Faster-RCNN 解析 | 易学教程

参考文档：读懂Faster RCNN - 白裳的文章 - 知乎 https://zhuanlan.zhihu.com/p/31426458

一：目标检测发展概述

如上图所示，目标检测在2012年之前还是使用传统的方法。之后深度学习在计算机视觉的应用，使得各种框架涌现出来，这里我们挑选最经典的进行解析，领悟其中的思想。

在之前的经验基础上，2016年提出faster-rcnn，将特征抽取，候选框选定，框位置的确定，分类都整合在一个网络中。使得综合性能有较大的提高。网络结构如下：

大体上包含四个部分：

1 Conv layer ,包含卷积，池化，激活三种层，值得注意的是这一部分的卷积不会改变输入矩阵的大小，只有pool会，经过四个pooling ,原图像变成（M/16 * N/16），这样固定尺寸以便特征图和原图对应起来。

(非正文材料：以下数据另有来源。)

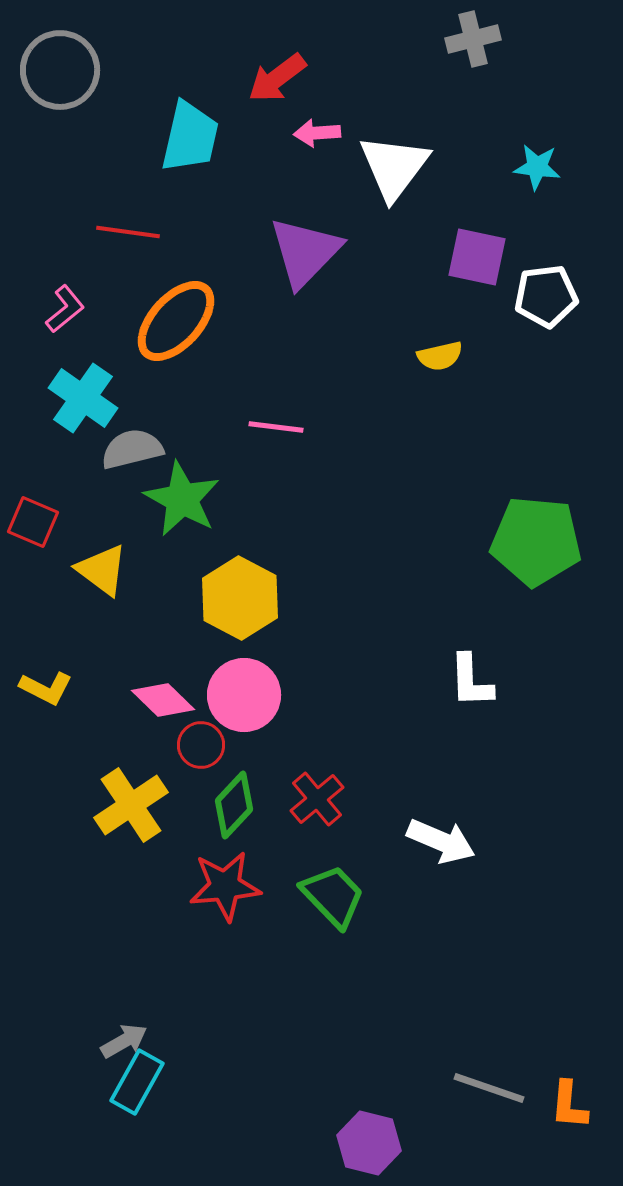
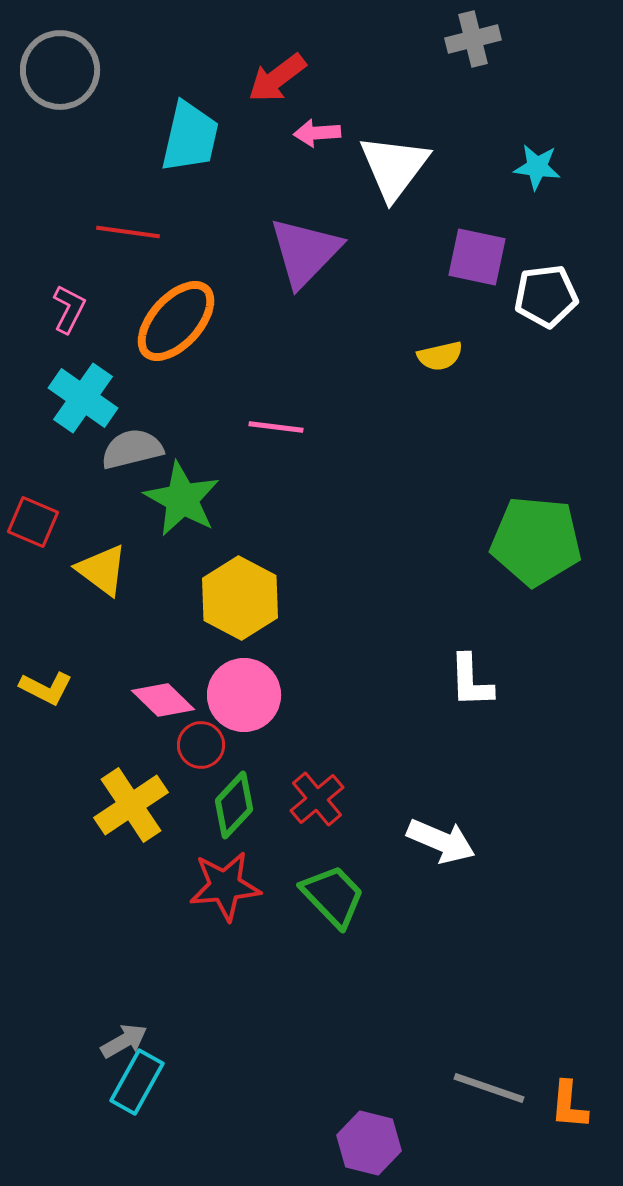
pink L-shape: moved 4 px right; rotated 24 degrees counterclockwise
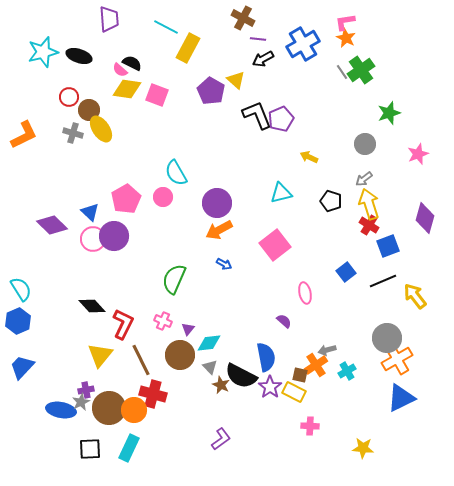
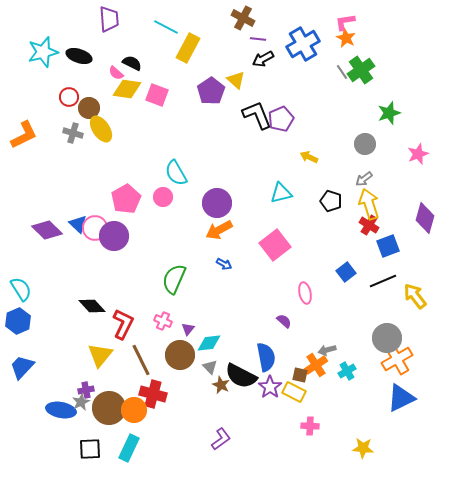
pink semicircle at (120, 70): moved 4 px left, 3 px down
purple pentagon at (211, 91): rotated 8 degrees clockwise
brown circle at (89, 110): moved 2 px up
blue triangle at (90, 212): moved 12 px left, 12 px down
purple diamond at (52, 225): moved 5 px left, 5 px down
pink circle at (93, 239): moved 2 px right, 11 px up
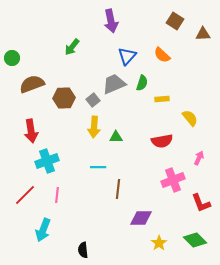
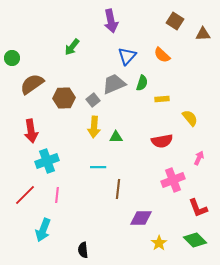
brown semicircle: rotated 15 degrees counterclockwise
red L-shape: moved 3 px left, 5 px down
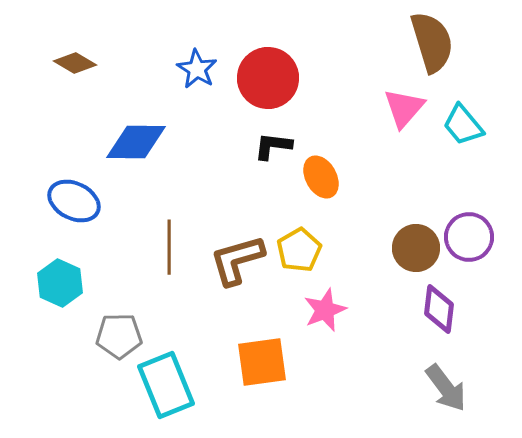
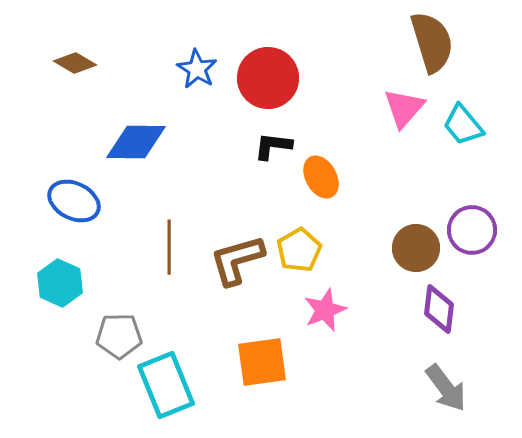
purple circle: moved 3 px right, 7 px up
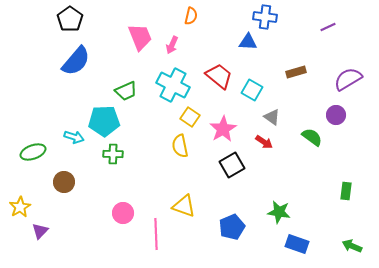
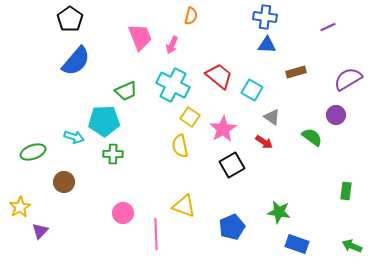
blue triangle: moved 19 px right, 3 px down
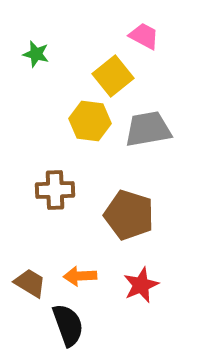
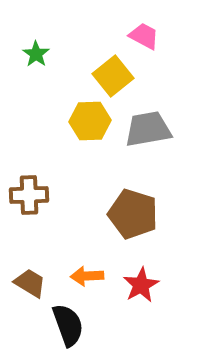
green star: rotated 20 degrees clockwise
yellow hexagon: rotated 9 degrees counterclockwise
brown cross: moved 26 px left, 5 px down
brown pentagon: moved 4 px right, 1 px up
orange arrow: moved 7 px right
red star: rotated 6 degrees counterclockwise
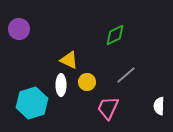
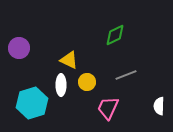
purple circle: moved 19 px down
gray line: rotated 20 degrees clockwise
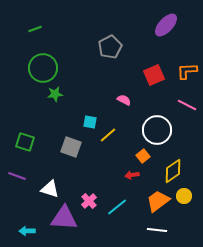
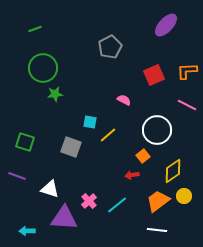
cyan line: moved 2 px up
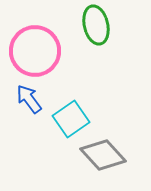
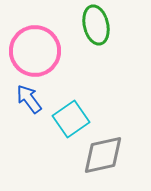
gray diamond: rotated 60 degrees counterclockwise
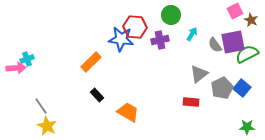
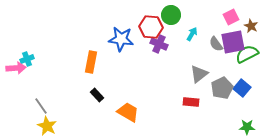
pink square: moved 4 px left, 6 px down
brown star: moved 6 px down
red hexagon: moved 16 px right
purple cross: moved 1 px left, 4 px down; rotated 36 degrees clockwise
gray semicircle: moved 1 px right, 1 px up
orange rectangle: rotated 35 degrees counterclockwise
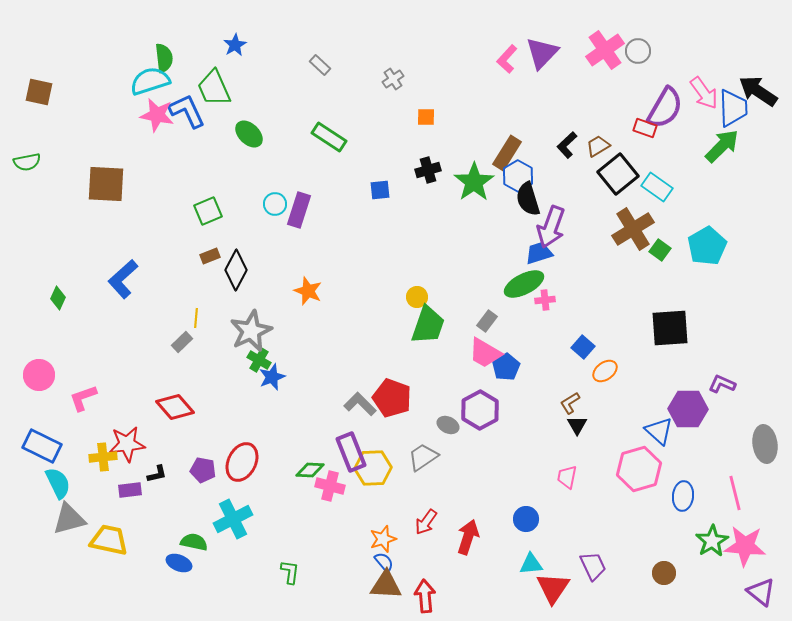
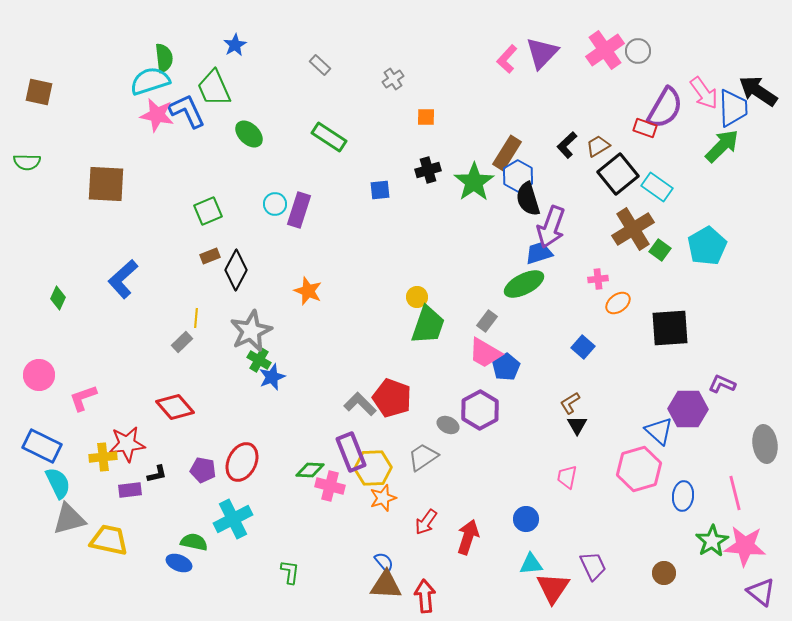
green semicircle at (27, 162): rotated 12 degrees clockwise
pink cross at (545, 300): moved 53 px right, 21 px up
orange ellipse at (605, 371): moved 13 px right, 68 px up
orange star at (383, 539): moved 41 px up
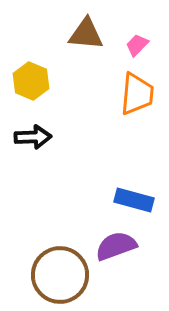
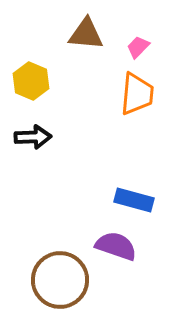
pink trapezoid: moved 1 px right, 2 px down
purple semicircle: rotated 39 degrees clockwise
brown circle: moved 5 px down
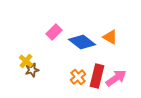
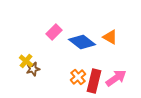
brown star: moved 1 px right, 1 px up
red rectangle: moved 3 px left, 5 px down
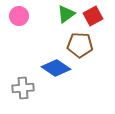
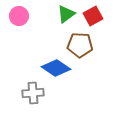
gray cross: moved 10 px right, 5 px down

2 RPN 抛弃了传统的滑动窗口和SS方法，使用RPN快速生成检测框和预测框的坐标系数，架构如下图所示：

3 特征图和预测框通过ROI pooling 获取固定尺寸的预测目标特征图，即利用预测框，从特征图把目标抠出来

4 分类和坐标回归

从代码的角度解释训练步骤：

step 1: 初始化所有anchor,并找出有效的anchor和对应的index，anchor的个数是特征图的WxH个

def init_anchor(img_size=800, sub_sample=16):
    ratios = [0.5, 1, 2]
    anchor_scales = [8, 16, 32]  # 该尺寸是针对特征图的

    # 一个特征点对应原图片中的16*16个像素点区域, 'img_size // sub_sample'得到特征图的尺寸
    feature_size = (img_size // sub_sample)
    # 这里相当于把图像分割成feature_size*feature_size的网格， 每个网格对应一个特征点。
    # ctr_x， ctr_y: 每个网格的右下方坐标
    ctr_x = np.arange(sub_sample, (feature_size + 1) * sub_sample, sub_sample)  # 共feature_size个
    ctr_y = np.arange(sub_sample, (feature_size + 1) * sub_sample, sub_sample)  # 共feature_size个
    # print len(ctr_x)  # 50

    index = 0
    # ctr: 每个网格的中心点，一共feature_size*feature_size个网格
    ctr = dict()
    for x in range(len(ctr_x)):
        for y in range(len(ctr_y)):
            ctr[index] = [-1, -1]
            ctr[index][1] = ctr_x[x] - 8  # 右下角坐标 - 8 = 中心坐标
            ctr[index][0] = ctr_y[y] - 8
            index += 1
    # print len(ctr)  # 将原图片分割成50*50=2500(feature_size*feature_size)个区域的中心点

    # 初始化：每个区域有9个anchors候选框，每个候选框的坐标(y1, x1, y2, x2)
    anchors = np.zeros(((feature_size * feature_size * 9), 4))  # (22500, 4)
    index = 0
    # 将候选框的坐标赋值到anchors
    for c in ctr:
        ctr_y, ctr_x = ctr[c]
        for i in range(len(ratios)):
            for j in range(len(anchor_scales)):
                # anchor_scales 是针对特征图的，所以需要乘以下采样"sub_sample"
                h = sub_sample * anchor_scales[j] * np.sqrt(ratios[i])
                w = sub_sample * anchor_scales[j] * np.sqrt(1. / ratios[i])
                anchors[index, 0] = ctr_y - h / 2.
                anchors[index, 1] = ctr_x - w / 2.
                anchors[index, 2] = ctr_y + h / 2.
                anchors[index, 3] = ctr_x + w / 2.
                index += 1

    # 去除坐标出界的边框，保留图片内的框——图片内框
    valid_anchor_index = np.where(
        (anchors[:, 0] >= 0) &
        (anchors[:, 1] >= 0) &
        (anchors[:, 2] <= 800) &
        (anchors[:, 3] <= 800)
    )[0]  # 该函数返回数组中满足条件的index
    # print valid_anchor_index.shape  # (8940,)，表明有8940个框满足条件

    # 获取有效anchor（即边框都在图片内的anchor）的坐标
    valid_anchor_boxes = anchors[valid_anchor_index]
    # print(valid_anchor_boxes.shape)  # (8940, 4)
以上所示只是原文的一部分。